Problem description: Your answer should consist only of the line with "Here is an image." and the lines after it, reproduced exactly through the end of the entries below.

Available data:
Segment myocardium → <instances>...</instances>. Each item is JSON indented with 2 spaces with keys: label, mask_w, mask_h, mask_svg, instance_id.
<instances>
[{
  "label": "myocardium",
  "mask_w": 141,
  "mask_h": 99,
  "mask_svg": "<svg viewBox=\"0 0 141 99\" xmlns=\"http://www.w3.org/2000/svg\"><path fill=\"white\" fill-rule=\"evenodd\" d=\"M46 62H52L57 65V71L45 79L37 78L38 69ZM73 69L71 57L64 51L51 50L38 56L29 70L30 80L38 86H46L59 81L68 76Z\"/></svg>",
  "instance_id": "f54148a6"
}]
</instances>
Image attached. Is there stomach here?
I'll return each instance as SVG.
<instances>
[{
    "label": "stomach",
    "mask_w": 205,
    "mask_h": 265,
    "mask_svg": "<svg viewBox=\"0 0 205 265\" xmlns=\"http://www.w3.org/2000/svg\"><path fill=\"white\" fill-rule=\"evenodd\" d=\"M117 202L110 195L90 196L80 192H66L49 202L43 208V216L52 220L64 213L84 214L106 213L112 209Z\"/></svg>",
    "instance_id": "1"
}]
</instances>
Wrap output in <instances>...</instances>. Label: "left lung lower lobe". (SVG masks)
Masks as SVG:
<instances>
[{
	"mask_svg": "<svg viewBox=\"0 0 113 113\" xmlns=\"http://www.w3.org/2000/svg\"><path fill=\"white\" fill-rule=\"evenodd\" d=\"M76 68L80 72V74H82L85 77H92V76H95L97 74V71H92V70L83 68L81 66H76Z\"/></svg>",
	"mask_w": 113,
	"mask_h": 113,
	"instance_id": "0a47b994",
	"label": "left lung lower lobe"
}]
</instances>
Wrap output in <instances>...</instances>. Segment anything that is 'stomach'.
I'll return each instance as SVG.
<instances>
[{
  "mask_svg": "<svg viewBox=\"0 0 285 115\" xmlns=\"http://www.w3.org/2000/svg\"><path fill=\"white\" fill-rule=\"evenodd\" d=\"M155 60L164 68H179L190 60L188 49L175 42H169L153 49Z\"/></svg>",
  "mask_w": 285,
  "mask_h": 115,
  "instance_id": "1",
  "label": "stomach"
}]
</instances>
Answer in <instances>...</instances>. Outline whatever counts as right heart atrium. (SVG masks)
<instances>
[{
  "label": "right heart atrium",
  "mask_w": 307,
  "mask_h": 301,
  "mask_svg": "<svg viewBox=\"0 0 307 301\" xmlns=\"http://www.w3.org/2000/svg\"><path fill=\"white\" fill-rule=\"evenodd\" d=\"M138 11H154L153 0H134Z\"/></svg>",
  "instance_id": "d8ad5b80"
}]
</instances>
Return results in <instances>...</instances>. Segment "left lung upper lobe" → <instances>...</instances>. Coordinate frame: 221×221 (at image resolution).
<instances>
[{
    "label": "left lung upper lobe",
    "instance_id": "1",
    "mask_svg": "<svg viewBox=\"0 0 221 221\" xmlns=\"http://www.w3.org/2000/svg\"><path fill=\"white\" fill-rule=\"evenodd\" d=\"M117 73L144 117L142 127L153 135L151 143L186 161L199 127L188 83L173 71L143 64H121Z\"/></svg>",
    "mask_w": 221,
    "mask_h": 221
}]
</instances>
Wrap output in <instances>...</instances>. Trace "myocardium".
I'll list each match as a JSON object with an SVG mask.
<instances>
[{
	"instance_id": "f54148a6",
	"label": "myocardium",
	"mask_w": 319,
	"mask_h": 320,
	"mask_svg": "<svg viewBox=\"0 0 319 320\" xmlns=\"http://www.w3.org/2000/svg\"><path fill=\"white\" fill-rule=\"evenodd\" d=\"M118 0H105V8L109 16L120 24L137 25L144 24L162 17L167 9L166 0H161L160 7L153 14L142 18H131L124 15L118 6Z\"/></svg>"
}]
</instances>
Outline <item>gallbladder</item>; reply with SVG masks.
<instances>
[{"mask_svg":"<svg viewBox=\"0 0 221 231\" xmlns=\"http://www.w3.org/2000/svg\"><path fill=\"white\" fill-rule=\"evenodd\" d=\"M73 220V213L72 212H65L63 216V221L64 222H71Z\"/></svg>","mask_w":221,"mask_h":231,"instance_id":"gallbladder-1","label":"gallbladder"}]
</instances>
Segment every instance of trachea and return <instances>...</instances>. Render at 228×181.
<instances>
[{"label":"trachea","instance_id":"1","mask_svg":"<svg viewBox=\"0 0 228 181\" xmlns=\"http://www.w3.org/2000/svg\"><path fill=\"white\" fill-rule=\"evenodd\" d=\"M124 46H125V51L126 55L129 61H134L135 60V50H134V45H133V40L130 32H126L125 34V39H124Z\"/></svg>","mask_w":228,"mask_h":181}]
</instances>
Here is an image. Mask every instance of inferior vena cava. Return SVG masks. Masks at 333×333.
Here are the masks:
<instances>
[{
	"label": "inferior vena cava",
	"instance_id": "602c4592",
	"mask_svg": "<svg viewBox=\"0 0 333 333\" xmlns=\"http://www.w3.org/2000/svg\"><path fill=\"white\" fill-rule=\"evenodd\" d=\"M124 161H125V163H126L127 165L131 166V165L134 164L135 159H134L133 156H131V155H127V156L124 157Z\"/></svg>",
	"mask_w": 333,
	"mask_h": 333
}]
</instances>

Answer area:
Here is an image. Mask every instance of inferior vena cava. Return SVG masks. Masks at 333×333.
Here are the masks:
<instances>
[{
	"label": "inferior vena cava",
	"instance_id": "602c4592",
	"mask_svg": "<svg viewBox=\"0 0 333 333\" xmlns=\"http://www.w3.org/2000/svg\"><path fill=\"white\" fill-rule=\"evenodd\" d=\"M124 161H125V163H126L127 165L131 166V165L134 164L135 159H134L133 156H131V155H127V156L124 157Z\"/></svg>",
	"mask_w": 333,
	"mask_h": 333
}]
</instances>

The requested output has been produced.